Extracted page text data
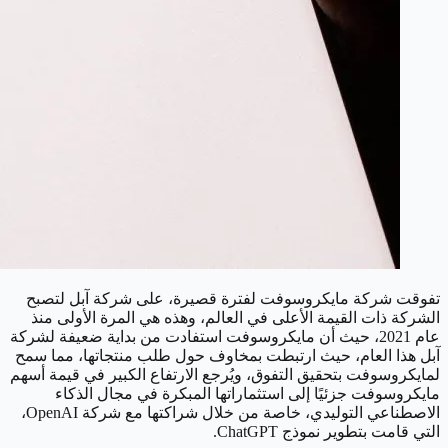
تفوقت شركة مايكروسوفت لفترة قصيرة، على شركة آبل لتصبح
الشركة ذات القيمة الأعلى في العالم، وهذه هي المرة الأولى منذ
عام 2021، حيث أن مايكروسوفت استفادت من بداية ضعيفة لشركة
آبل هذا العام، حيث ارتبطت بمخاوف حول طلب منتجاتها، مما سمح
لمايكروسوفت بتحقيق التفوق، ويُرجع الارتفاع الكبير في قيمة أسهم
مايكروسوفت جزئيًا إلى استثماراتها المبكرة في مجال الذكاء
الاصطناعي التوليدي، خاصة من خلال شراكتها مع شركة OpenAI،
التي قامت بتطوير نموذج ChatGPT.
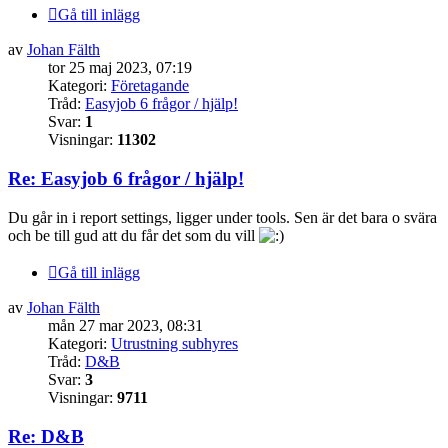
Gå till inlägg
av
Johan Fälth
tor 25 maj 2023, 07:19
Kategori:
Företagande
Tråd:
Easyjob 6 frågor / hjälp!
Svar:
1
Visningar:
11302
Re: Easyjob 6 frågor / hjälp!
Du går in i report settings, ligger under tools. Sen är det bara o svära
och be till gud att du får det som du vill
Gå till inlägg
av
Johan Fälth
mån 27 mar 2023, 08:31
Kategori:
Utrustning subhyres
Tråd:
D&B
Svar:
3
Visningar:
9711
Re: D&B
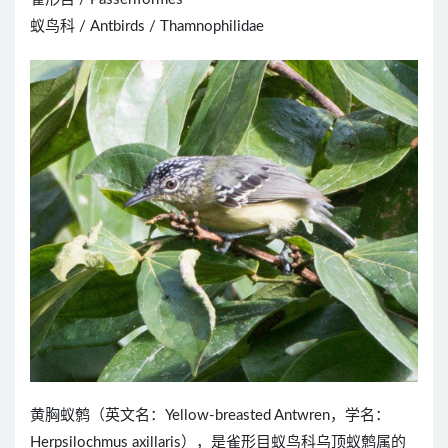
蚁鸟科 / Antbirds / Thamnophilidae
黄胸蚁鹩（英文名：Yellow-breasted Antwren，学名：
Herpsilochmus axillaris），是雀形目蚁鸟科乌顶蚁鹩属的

---

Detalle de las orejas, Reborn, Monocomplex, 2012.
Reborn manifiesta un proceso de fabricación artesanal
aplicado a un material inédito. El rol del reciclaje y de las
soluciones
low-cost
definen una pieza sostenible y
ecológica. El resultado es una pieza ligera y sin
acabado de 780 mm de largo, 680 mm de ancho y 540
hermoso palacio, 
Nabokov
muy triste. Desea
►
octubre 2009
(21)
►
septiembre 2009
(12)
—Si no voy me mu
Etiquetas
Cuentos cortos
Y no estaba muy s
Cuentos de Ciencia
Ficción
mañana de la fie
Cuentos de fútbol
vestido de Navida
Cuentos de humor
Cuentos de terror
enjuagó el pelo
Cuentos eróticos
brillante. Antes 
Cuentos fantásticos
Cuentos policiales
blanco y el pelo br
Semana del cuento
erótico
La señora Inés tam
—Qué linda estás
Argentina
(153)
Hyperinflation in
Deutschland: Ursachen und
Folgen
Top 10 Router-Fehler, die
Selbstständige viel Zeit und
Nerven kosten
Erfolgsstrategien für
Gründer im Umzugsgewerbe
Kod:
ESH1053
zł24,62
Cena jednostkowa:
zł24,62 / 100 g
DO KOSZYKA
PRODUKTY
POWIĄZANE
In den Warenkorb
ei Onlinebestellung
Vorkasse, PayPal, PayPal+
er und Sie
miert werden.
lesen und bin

◆ **Requirement**
Go to the line with "definen una pieza sostenible y" in the entries above and repeat every line from there through the line with "vestido de Navida", exactly and with no other text.

◆ **Result of the exercise**
definen una pieza sostenible y
ecológica. El resultado es una pieza ligera y sin
acabado de 780 mm de largo, 680 mm de ancho y 540
hermoso palacio, 
Nabokov
muy triste. Desea
►
octubre 2009
(21)
►
septiembre 2009
(12)
—Si no voy me mu
Etiquetas
Cuentos cortos
Y no estaba muy s
Cuentos de Ciencia
Ficción
mañana de la fie
Cuentos de fútbol
vestido de Navida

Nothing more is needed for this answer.